Instructions to follow: Every line of the records that holds the word "Brand" should be copied.

========

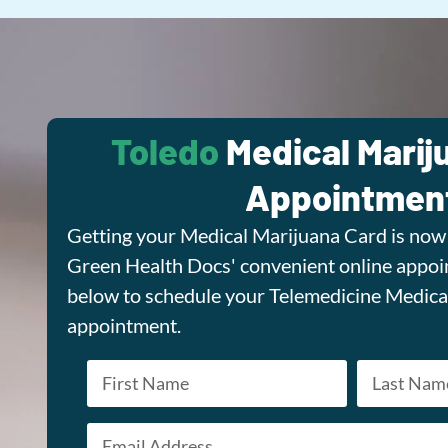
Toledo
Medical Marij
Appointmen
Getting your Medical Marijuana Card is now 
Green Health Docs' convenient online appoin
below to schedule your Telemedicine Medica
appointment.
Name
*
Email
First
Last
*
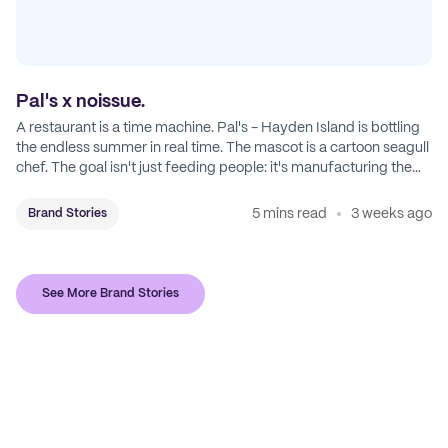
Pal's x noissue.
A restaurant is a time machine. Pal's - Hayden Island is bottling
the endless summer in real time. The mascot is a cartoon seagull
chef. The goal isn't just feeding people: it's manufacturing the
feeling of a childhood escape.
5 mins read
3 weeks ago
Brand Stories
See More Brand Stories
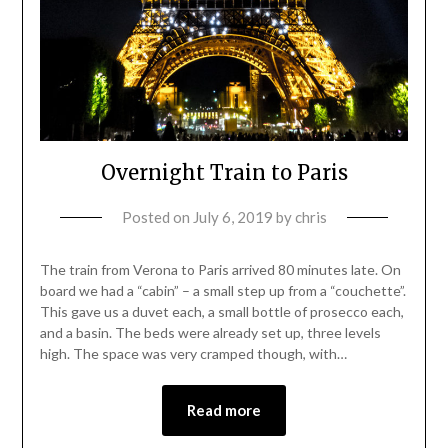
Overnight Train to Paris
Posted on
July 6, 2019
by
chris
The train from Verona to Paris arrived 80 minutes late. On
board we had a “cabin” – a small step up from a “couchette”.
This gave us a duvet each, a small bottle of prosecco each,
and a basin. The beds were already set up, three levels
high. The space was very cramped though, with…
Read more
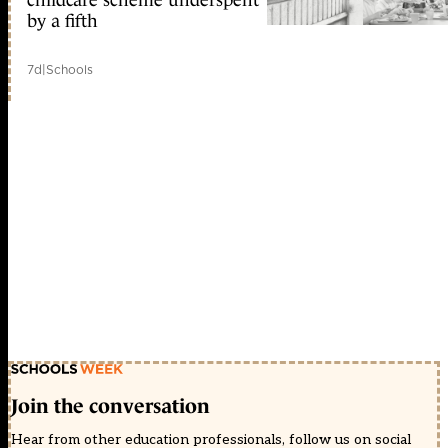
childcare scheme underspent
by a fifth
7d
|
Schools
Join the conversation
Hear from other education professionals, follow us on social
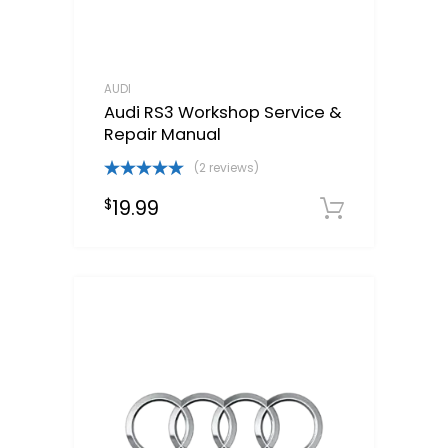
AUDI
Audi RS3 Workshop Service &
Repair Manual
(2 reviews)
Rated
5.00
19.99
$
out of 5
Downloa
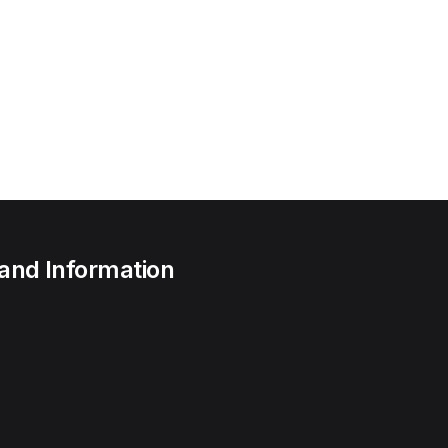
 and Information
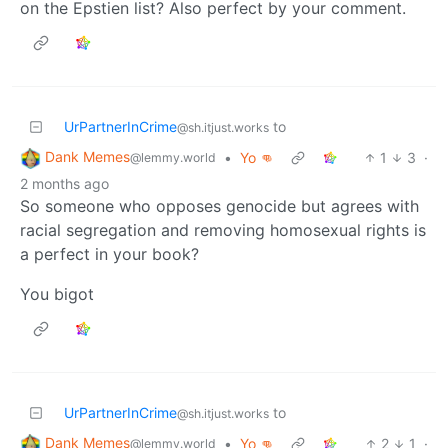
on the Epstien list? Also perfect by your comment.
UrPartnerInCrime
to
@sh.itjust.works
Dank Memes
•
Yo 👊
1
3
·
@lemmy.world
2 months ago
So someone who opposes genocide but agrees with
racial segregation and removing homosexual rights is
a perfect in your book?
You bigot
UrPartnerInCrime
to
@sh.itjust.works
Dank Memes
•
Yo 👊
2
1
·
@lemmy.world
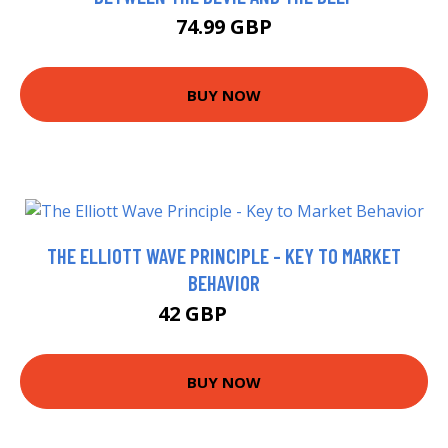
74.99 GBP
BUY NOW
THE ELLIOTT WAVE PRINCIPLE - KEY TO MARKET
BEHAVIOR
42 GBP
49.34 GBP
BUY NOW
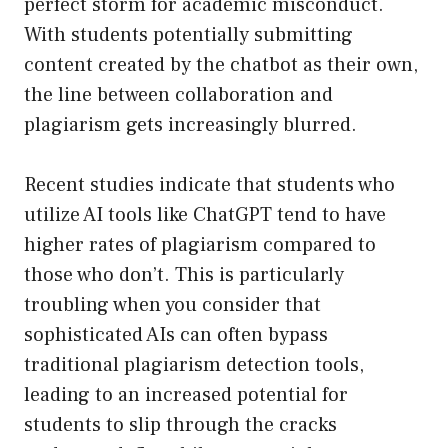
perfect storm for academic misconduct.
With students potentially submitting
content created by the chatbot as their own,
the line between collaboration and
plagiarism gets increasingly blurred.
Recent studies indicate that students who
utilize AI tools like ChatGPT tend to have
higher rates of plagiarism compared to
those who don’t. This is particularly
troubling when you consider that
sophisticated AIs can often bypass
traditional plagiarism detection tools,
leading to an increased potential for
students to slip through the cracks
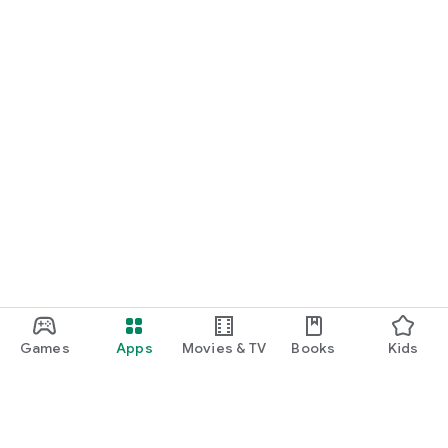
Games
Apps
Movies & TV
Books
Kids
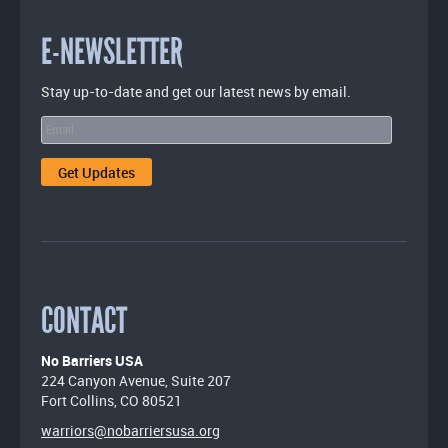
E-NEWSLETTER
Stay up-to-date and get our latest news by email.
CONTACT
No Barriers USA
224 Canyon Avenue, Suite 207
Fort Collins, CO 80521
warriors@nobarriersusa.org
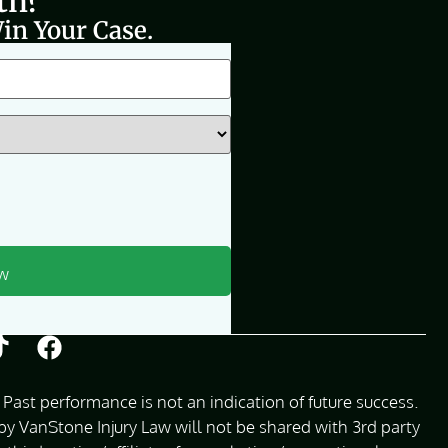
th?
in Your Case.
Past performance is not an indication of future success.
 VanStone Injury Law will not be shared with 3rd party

========

Your solution:
Brand Stories
See More Brand Stories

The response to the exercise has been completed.